# Deck stain to finish my natty.



## Abenso (Apr 28, 2017)

So I have a variety of colors of deck stain in my shed. Have any of yall ever used deck stain than maybe minwax on top? I know the go to is blo or tung oil. But I'm doing this on a literal $0 budget and have to work with what I got.

Sent from my SM-S920L using Tapatalk


----------



## SlingNerd (Mar 15, 2017)

I say slop it on and let her soak.


----------



## Abenso (Apr 28, 2017)

SlingNerd said:


> I say slop it on and let her soak.


Sweet it's a full size can. Maybe I'll make a little hanger and let it just sit in the can

Sent from my SM-S920L using Tapatalk


----------



## SlingNerd (Mar 15, 2017)

Perfect. Let it go until you stop seeing the tiny bubbles rising from the frame. Wood is essentially a hard sponge, so the stain will penetrate and displace air.


----------



## Abenso (Apr 28, 2017)

SlingNerd said:


> Perfect. Let it go until you stop seeing the tiny bubbles rising from the frame. Wood is essentially a hard sponge, so the stain will penetrate and displace air.

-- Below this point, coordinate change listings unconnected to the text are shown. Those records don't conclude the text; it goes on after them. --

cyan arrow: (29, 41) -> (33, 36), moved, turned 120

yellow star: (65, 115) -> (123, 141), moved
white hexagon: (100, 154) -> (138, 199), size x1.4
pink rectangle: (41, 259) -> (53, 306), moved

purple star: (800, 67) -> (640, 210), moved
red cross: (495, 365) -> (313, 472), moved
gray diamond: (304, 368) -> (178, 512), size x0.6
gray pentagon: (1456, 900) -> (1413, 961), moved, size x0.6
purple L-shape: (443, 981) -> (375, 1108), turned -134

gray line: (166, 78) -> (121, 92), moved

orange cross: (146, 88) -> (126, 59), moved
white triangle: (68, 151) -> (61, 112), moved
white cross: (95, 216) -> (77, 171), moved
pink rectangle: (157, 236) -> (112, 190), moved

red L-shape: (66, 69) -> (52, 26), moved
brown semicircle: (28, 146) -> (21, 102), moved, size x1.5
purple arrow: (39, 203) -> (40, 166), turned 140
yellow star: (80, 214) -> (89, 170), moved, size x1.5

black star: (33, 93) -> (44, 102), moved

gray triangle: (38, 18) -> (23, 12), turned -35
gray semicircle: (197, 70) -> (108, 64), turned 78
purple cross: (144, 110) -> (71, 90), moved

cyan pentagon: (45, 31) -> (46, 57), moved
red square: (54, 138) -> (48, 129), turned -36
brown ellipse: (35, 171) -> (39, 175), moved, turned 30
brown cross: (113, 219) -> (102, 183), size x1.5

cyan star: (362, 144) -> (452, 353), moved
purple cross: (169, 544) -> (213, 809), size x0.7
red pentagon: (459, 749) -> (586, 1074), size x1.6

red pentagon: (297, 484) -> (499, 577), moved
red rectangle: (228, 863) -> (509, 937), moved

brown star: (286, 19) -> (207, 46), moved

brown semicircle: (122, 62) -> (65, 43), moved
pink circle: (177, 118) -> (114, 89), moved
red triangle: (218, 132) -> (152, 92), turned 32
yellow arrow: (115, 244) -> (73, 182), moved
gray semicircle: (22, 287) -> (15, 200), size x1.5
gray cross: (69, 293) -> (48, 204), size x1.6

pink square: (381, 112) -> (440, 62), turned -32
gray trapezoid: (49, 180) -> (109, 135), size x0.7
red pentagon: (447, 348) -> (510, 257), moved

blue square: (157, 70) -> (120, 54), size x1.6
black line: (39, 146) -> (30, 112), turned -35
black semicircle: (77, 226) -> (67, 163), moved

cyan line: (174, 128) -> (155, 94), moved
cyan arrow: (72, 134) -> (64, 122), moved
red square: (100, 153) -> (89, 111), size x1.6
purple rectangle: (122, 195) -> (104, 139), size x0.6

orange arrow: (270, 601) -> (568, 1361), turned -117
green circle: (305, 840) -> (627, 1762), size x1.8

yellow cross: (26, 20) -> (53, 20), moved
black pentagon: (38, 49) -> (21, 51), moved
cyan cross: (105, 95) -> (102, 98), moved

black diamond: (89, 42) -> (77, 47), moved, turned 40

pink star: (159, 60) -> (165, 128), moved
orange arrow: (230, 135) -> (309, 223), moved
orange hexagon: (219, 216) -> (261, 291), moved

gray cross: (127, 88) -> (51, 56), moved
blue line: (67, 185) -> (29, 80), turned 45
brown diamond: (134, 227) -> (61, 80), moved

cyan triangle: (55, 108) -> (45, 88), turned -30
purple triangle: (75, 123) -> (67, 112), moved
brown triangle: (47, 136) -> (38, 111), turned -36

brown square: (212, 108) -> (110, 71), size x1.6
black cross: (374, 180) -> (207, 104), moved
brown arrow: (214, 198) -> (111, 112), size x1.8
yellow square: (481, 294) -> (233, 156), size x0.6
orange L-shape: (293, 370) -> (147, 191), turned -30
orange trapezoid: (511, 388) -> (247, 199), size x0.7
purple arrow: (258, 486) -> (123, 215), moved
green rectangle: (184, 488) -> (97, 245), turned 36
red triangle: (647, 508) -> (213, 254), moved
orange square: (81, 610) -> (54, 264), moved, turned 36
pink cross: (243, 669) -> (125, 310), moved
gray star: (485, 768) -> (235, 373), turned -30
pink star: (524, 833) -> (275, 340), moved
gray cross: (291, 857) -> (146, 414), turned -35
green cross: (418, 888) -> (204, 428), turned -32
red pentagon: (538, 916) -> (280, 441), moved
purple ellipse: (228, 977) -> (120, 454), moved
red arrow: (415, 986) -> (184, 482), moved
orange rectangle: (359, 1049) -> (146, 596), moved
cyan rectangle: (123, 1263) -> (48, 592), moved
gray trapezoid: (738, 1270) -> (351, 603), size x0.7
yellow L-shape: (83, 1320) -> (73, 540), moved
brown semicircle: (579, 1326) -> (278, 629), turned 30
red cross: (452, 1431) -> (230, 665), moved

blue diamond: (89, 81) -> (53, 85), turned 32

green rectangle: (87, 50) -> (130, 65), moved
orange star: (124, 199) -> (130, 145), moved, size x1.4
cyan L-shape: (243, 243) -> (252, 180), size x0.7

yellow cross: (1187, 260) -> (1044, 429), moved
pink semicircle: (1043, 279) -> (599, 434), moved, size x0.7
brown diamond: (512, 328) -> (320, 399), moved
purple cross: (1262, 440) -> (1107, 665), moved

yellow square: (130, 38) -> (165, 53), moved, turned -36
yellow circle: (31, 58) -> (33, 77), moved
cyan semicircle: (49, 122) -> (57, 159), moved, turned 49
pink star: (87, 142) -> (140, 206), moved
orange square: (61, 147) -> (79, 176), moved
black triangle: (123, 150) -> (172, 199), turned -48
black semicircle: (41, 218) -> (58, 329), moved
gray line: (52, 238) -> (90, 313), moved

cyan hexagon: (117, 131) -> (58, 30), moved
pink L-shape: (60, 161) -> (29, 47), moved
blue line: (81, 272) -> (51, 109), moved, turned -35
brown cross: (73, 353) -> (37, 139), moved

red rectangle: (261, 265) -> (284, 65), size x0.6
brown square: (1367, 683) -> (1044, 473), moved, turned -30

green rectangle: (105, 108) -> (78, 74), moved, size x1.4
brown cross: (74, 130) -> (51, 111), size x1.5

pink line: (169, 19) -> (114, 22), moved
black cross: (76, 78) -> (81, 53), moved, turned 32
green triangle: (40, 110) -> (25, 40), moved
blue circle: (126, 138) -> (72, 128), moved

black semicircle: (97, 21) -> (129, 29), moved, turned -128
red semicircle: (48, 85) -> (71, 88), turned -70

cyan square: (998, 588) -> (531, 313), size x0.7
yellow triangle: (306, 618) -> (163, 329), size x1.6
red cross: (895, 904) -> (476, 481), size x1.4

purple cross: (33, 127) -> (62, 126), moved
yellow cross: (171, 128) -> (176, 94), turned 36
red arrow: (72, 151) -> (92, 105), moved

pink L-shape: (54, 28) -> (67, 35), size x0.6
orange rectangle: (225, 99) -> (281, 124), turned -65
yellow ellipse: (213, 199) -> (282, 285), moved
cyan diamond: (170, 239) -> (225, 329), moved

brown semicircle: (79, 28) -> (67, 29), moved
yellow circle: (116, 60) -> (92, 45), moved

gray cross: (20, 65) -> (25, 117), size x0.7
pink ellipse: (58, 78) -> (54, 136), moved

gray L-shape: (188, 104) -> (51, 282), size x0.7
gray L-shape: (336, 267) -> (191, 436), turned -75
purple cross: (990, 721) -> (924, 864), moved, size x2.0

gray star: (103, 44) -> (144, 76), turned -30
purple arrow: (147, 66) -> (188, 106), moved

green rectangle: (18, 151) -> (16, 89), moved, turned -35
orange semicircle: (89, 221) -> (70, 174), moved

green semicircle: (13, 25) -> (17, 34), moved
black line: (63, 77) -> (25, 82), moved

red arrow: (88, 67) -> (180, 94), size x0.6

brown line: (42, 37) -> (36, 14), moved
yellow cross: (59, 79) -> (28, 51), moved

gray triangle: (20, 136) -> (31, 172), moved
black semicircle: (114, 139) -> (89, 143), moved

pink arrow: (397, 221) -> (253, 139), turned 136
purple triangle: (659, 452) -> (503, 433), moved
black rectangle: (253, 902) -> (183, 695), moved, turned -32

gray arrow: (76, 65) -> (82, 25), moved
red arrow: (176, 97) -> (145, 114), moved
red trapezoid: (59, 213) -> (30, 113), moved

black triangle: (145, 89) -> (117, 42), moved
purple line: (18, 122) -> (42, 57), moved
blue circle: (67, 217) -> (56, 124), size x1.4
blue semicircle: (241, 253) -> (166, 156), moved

Kk I'm gonna do that now lol

Sent from my SM-S920L using Tapatalk


----------



## Abenso (Apr 28, 2017)

This is what I found. Any ideas.









Sent from my SM-S920L using Tapatalk


----------



## SlingNerd (Mar 15, 2017)

Bro I'd just drop it in the can and close the lid overnight, honestly.


----------



## Abenso (Apr 28, 2017)

SlingNerd said:


> Bro I'd just drop it in the can and close the lid overnight, honestly.


The cans mostly empty I think I'm gonna put it all in a plastic bag. I gotta pop it open. And see what's inside

Sent from my SM-S920L using Tapatalk


----------



## Abenso (Apr 28, 2017)

So bad news I opened the can and it was 100% cured. Hard as a rock. Should I find an oil or can I just poly spray it

Sent from my SM-S920L using Tapatalk


----------



## Abenso (Apr 28, 2017)

So my buddy says he may have some so i have to wait till tomorrow

Sent from my SM-S920L using Tapatalk


----------



## SlingNerd (Mar 15, 2017)

At this point i would say just hit a Walmart or something if you have it nearby, they carry stains down here where I am.


----------



## Abenso (Apr 28, 2017)

SlingNerd said:


> At this point i would say just hit a Walmart or something if you have it nearby, they carry stains down here where I am.


Yeah I have 70 cents till thursday lol.

Sent from my SM-S920L using Tapatalk


----------



## Abenso (Apr 28, 2017)

I'm just gonna get blo on payday of my buddy doesn't have anything

Sent from my SM-S920L using Tapatalk


----------



## Tag (Jun 11, 2014)

Awesome advice sling nerd. Looking forward to seeing the finished product Abenso.


----------